Первого сентября мы все-таки пошли в школу, десятого сентября школу закрыли. Началась эвакуация Ростова. Мама говорит, что нам надо собираться в дорогу, а я не соглашаюсь: «Какая может быть эвакуация?» Я пошла в райком комсомола и просила, чтобы меня досрочно приняли в комсомол. Мне отказали, потому что в комсомол принимали с четырнадцати лет, а мне только двенадцать. А я считала, что, если вступлю в комсомол, смогу тут же во всем участвовать, сразу стану взрослой. Смогу пойти на фронт.

Сели мы с мамой в вагон, был у нас с собой один чемодан, в том чемодане лежали две куклы: большая и маленькая. Помню, что мама даже не сопротивлялась, чтобы я их взяла. Как эти куклы нас спасли, потом расскажу...

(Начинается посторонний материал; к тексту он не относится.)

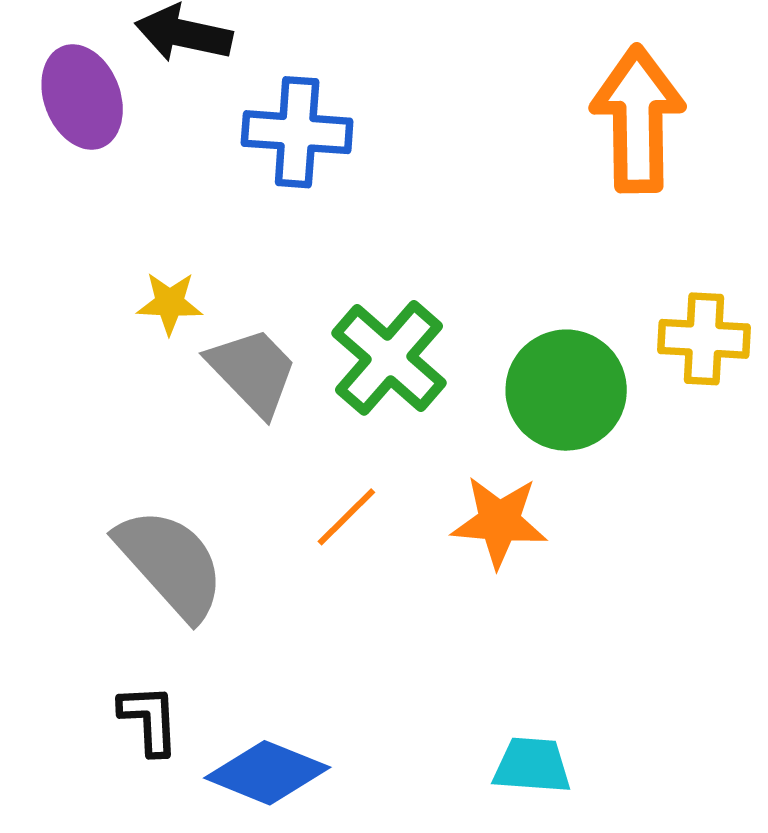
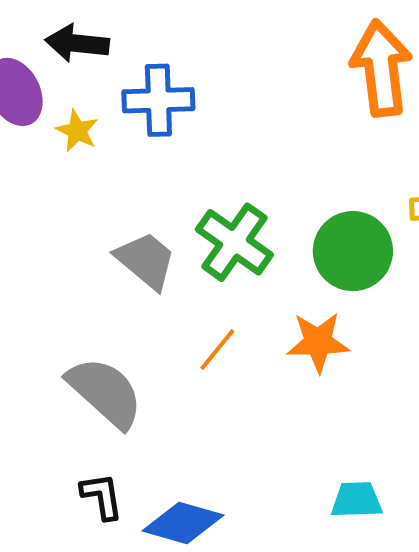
yellow star: (170, 303) -> (77, 131), moved, turned 30

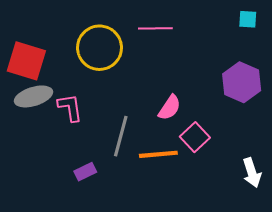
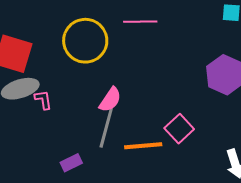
pink L-shape: (70, 108) -> (43, 100), moved, size x0.7
pink semicircle: (170, 108) -> (110, 100), moved

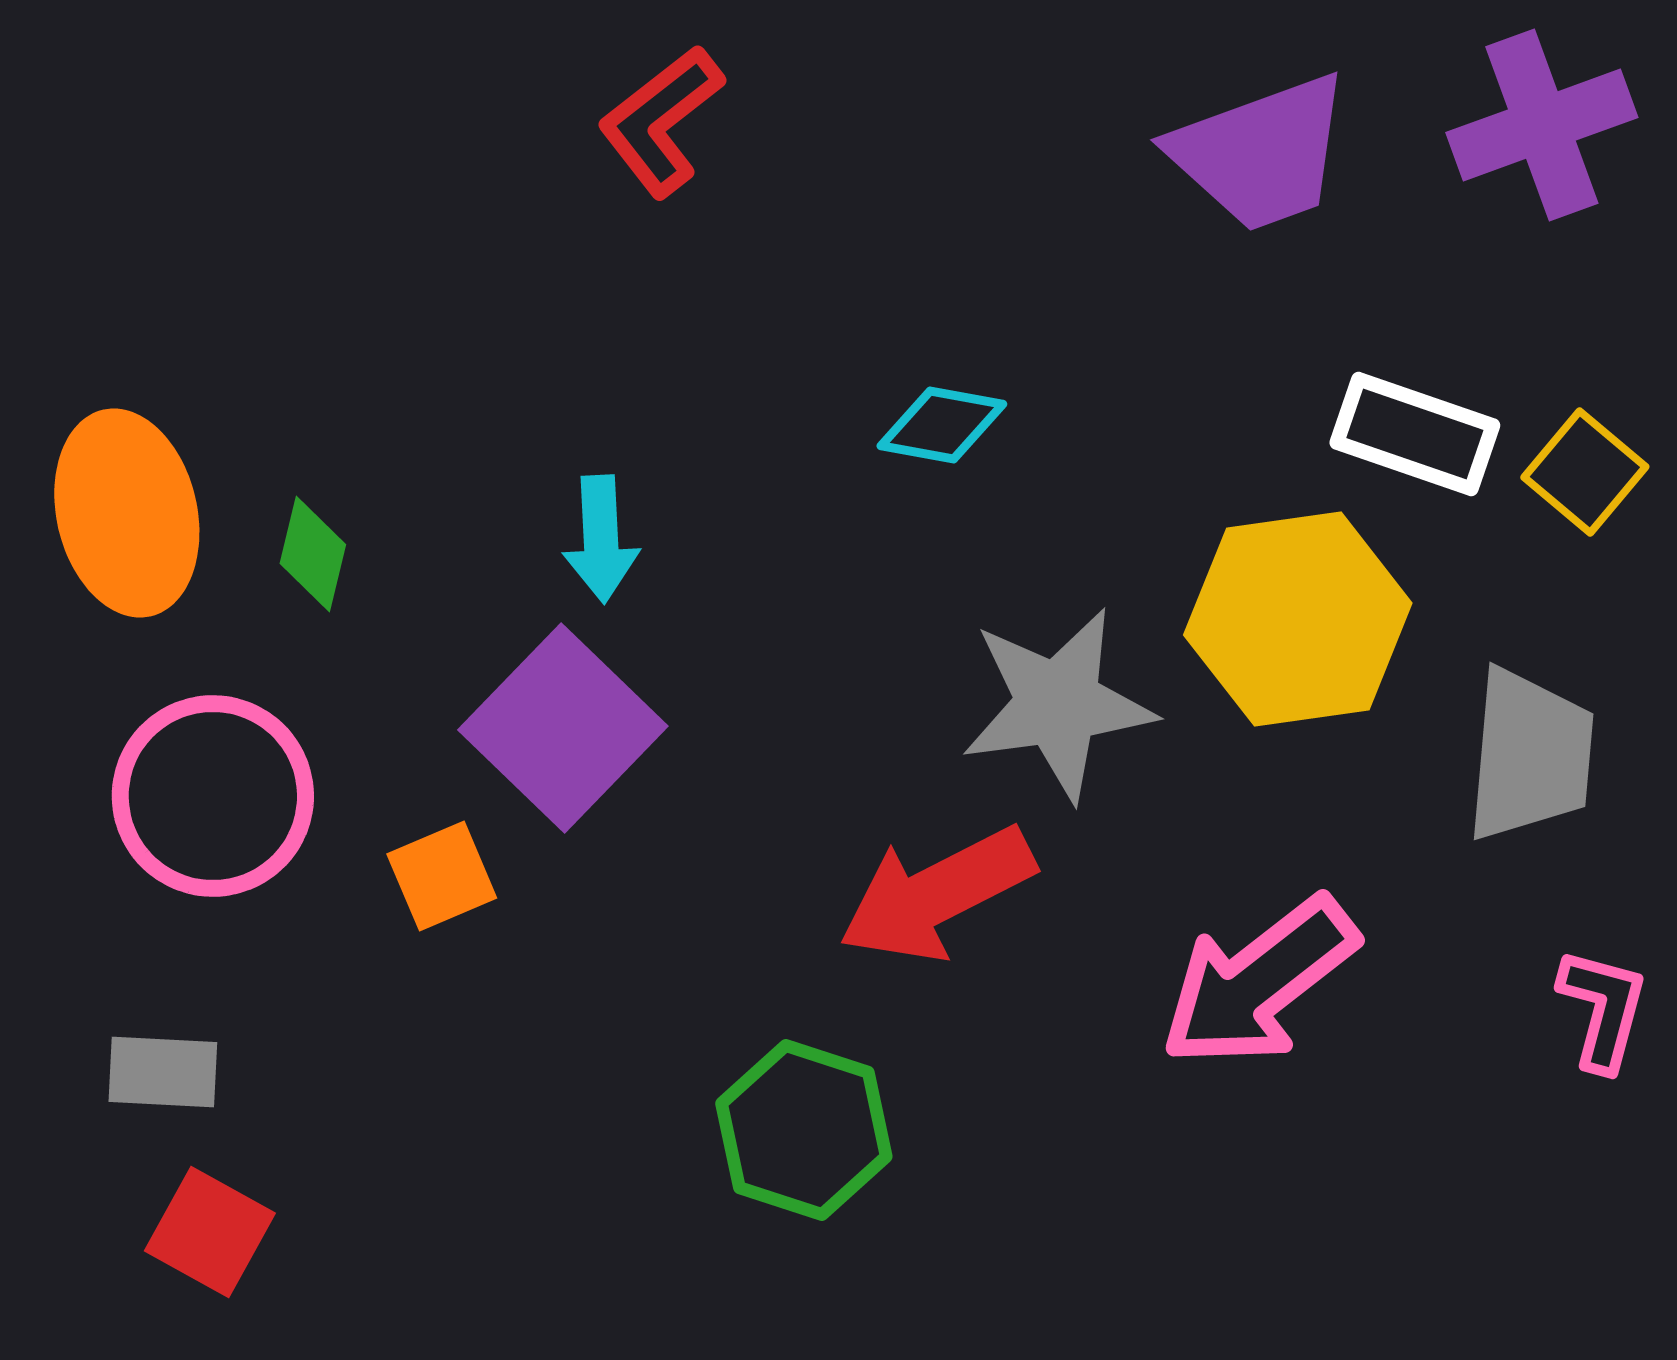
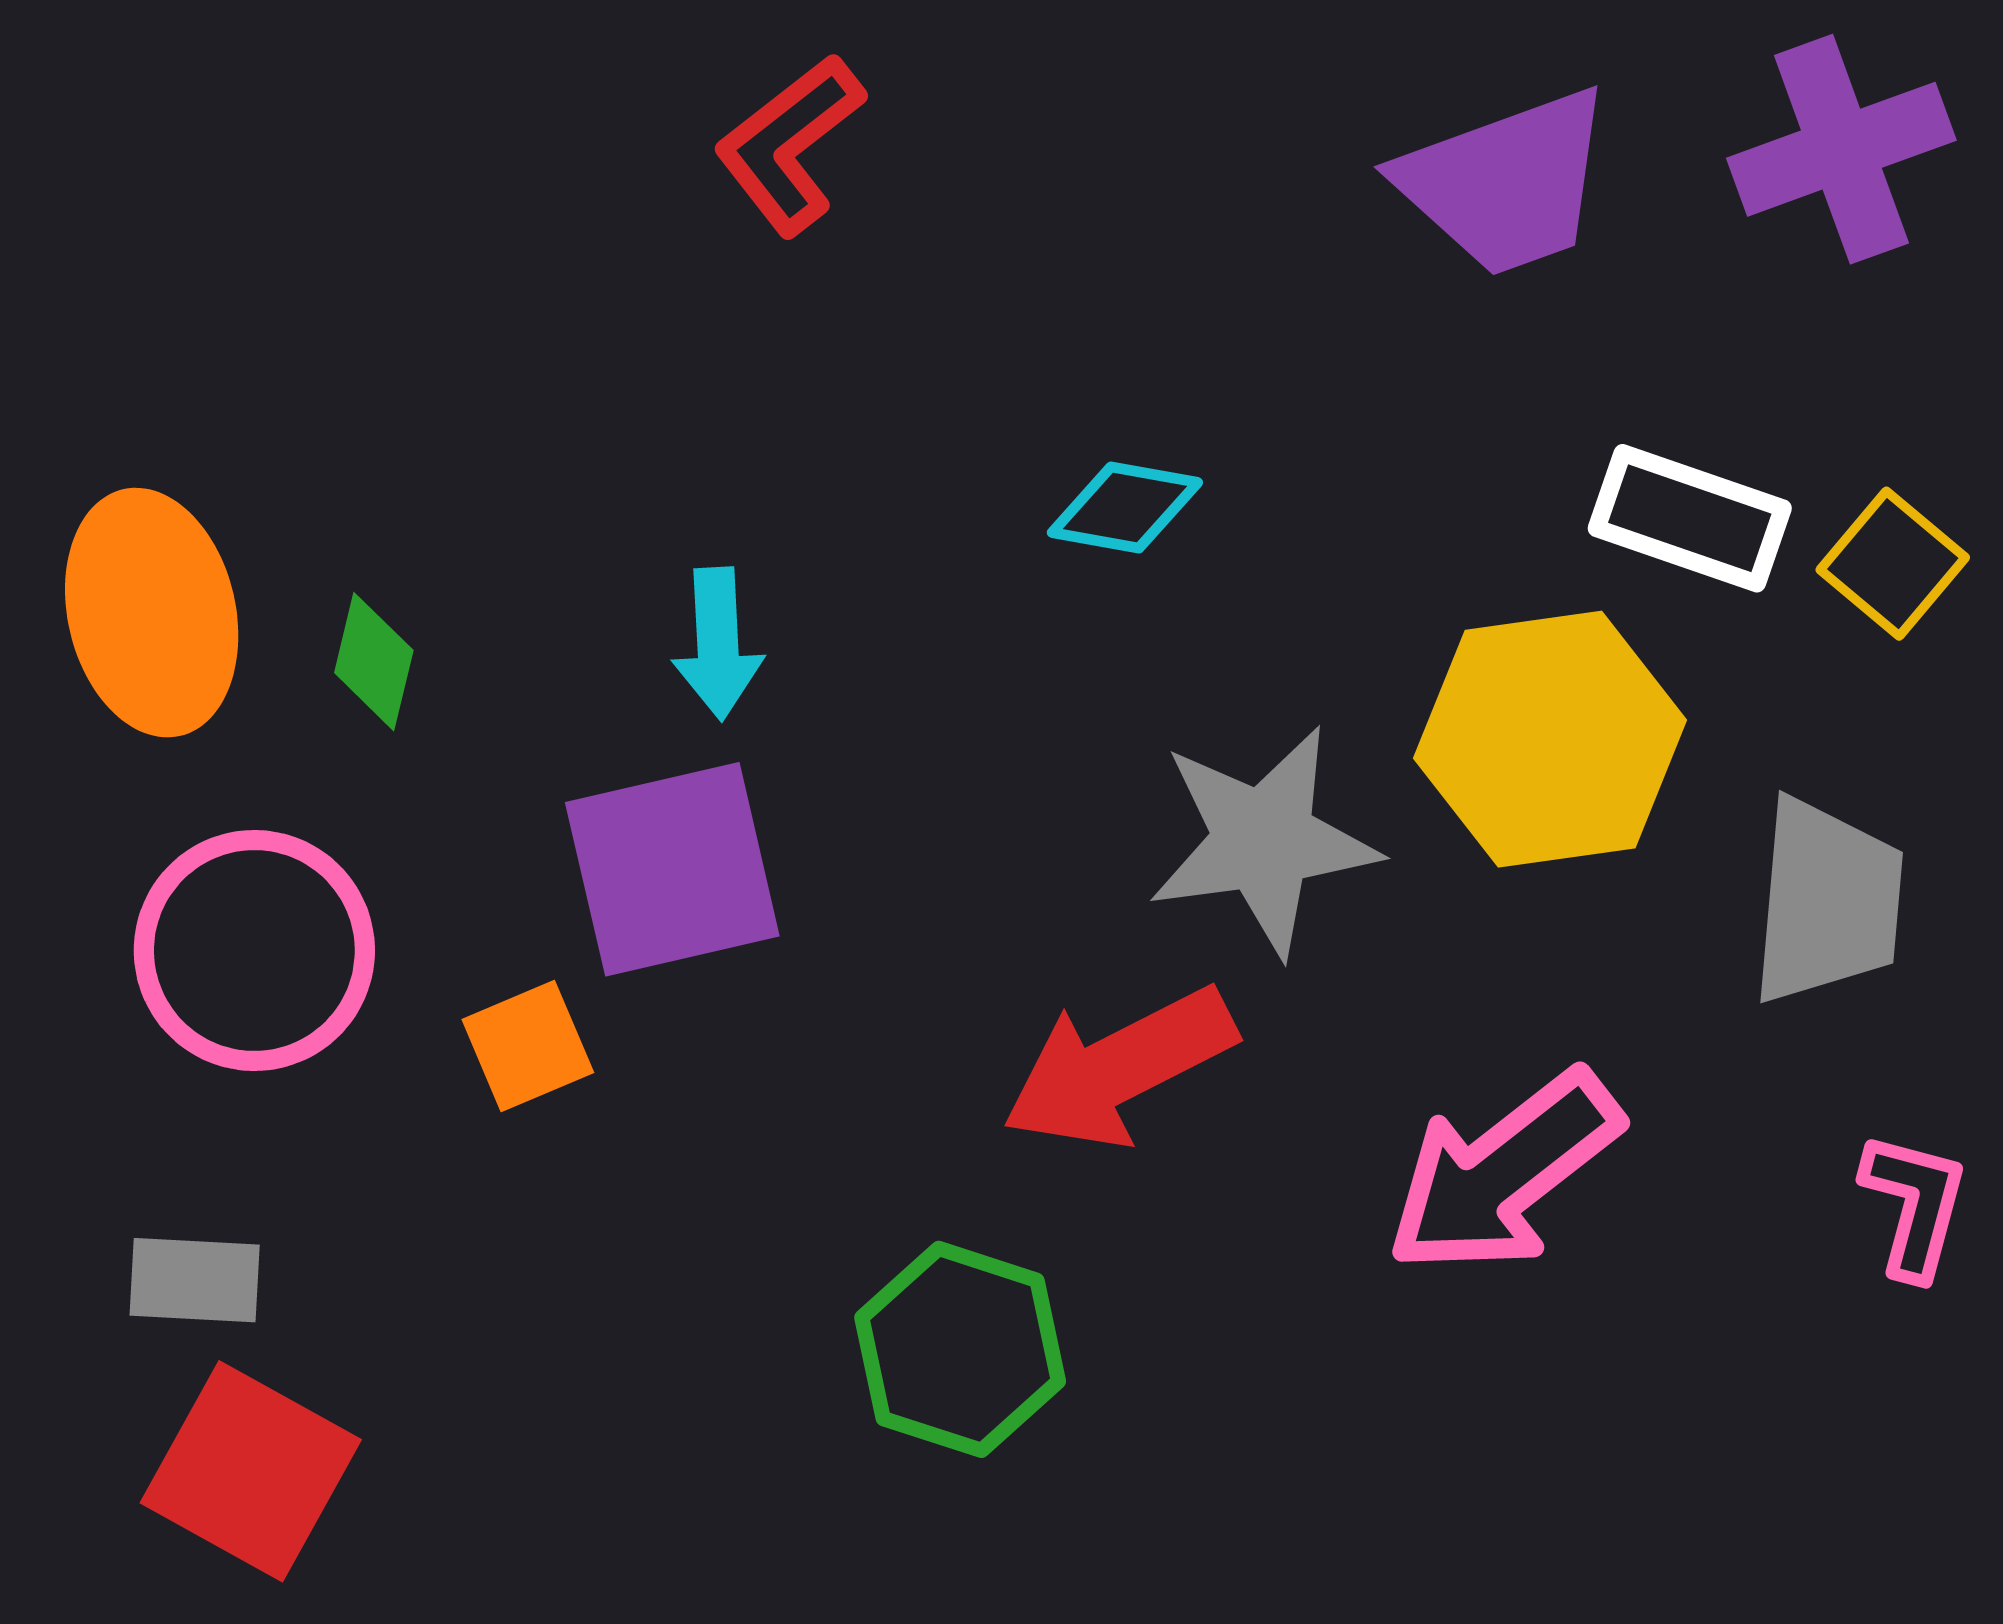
purple square: (563, 728) -> (672, 869), turned 33
red square: (210, 1232) -> (251, 1471), size x1.4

Доехали до станции Кавказская, поезд разбомбили. Влезли на какую-то открытую платформу. Куда едем, не разобрались. Знали одно: уезжаем от линии фронта. От боев. Лил дождь, мама меня закрывала собой. На станции Баладжары под Баку слезли мокрые и черные от паровозного дыма. И голодные. Жили мы до войны скромно, очень скромно, у нас не было хороших вещей, которые можно бы отнести на базар, обменять или продать, у мамы был с собой только паспорт. Сидим на вокзале и не знаем, на что решиться? Куда пойти? Идет солдат, не солдат, а солдатик, совсем маленький, черненький, с котомкой за плечами, с котелком. Видно: его только что взяли в армию, он на фронт отправляется. Остановился возле нас, я прильнула к маме. Он спрашивает:

– Женщина, куда едешь?

Мама отвечает:

– Не знаю. Мы – эвакуированные.

Говорит он по-русски, но с большим акцентом:

– Не бойся нас, поезжай в аул к моей матери. У нас всех забрали в армию: отца нашего, меня, двух братьев. Она одна осталась. Помоги ей, и проживете вместе. А я вернусь и женюсь на твоей дочке.

И сказал адрес, записать было не на чем, мы запомнили: станция Евлах, район Ках, село Кум, Мусаев Муса. Адрес запомнился на всю жизнь, хотя мы по нему не поехали. Взяла нас к себе одинокая женщина, жила она во времянке фанерной, в которой помещались только кровать и маленькая тумбочка. Спали так: головы наши на проходе, а ноги – под кроватью.